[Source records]
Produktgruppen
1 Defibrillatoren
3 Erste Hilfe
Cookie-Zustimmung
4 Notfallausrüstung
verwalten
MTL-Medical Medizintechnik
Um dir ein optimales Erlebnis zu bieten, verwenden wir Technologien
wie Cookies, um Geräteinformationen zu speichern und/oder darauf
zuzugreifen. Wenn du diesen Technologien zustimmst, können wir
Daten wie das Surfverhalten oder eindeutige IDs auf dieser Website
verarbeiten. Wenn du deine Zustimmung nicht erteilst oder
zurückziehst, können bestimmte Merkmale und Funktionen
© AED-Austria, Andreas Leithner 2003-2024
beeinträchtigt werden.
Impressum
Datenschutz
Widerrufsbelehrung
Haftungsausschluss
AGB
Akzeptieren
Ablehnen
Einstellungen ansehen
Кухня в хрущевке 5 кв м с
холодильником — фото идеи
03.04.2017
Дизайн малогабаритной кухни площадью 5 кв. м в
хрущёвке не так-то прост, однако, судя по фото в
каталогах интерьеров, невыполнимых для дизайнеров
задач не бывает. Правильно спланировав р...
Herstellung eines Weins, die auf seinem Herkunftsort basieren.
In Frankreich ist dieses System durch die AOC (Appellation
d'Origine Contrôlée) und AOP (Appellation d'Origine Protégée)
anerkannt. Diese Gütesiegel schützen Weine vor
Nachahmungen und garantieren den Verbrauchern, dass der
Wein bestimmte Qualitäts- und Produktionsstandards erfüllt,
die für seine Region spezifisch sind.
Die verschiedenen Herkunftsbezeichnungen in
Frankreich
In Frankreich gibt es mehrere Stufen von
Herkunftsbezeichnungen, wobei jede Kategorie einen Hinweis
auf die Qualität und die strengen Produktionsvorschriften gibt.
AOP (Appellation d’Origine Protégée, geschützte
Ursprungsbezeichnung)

▸ DESCRIPTION OF THE TASK
Reproduce each line above without any alteration.

▸ RESULT OF THE EXERCISE
Produktgruppen
1 Defibrillatoren
3 Erste Hilfe
Cookie-Zustimmung
4 Notfallausrüstung
verwalten
MTL-Medical Medizintechnik
Um dir ein optimales Erlebnis zu bieten, verwenden wir Technologien
wie Cookies, um Geräteinformationen zu speichern und/oder darauf
zuzugreifen. Wenn du diesen Technologien zustimmst, können wir
Daten wie das Surfverhalten oder eindeutige IDs auf dieser Website
verarbeiten. Wenn du deine Zustimmung nicht erteilst oder
zurückziehst, können bestimmte Merkmale und Funktionen
© AED-Austria, Andreas Leithner 2003-2024
beeinträchtigt werden.
Impressum
Datenschutz
Widerrufsbelehrung
Haftungsausschluss
AGB
Akzeptieren
Ablehnen
Einstellungen ansehen
Кухня в хрущевке 5 кв м с
холодильником — фото идеи
03.04.2017
Дизайн малогабаритной кухни площадью 5 кв. м в
хрущёвке не так-то прост, однако, судя по фото в
каталогах интерьеров, невыполнимых для дизайнеров
задач не бывает. Правильно спланировав р...
Herstellung eines Weins, die auf seinem Herkunftsort basieren.
In Frankreich ist dieses System durch die AOC (Appellation
d'Origine Contrôlée) und AOP (Appellation d'Origine Protégée)
anerkannt. Diese Gütesiegel schützen Weine vor
Nachahmungen und garantieren den Verbrauchern, dass der
Wein bestimmte Qualitäts- und Produktionsstandards erfüllt,
die für seine Region spezifisch sind.
Die verschiedenen Herkunftsbezeichnungen in
Frankreich
In Frankreich gibt es mehrere Stufen von
Herkunftsbezeichnungen, wobei jede Kategorie einen Hinweis
auf die Qualität und die strengen Produktionsvorschriften gibt.
AOP (Appellation d’Origine Protégée, geschützte
Ursprungsbezeichnung)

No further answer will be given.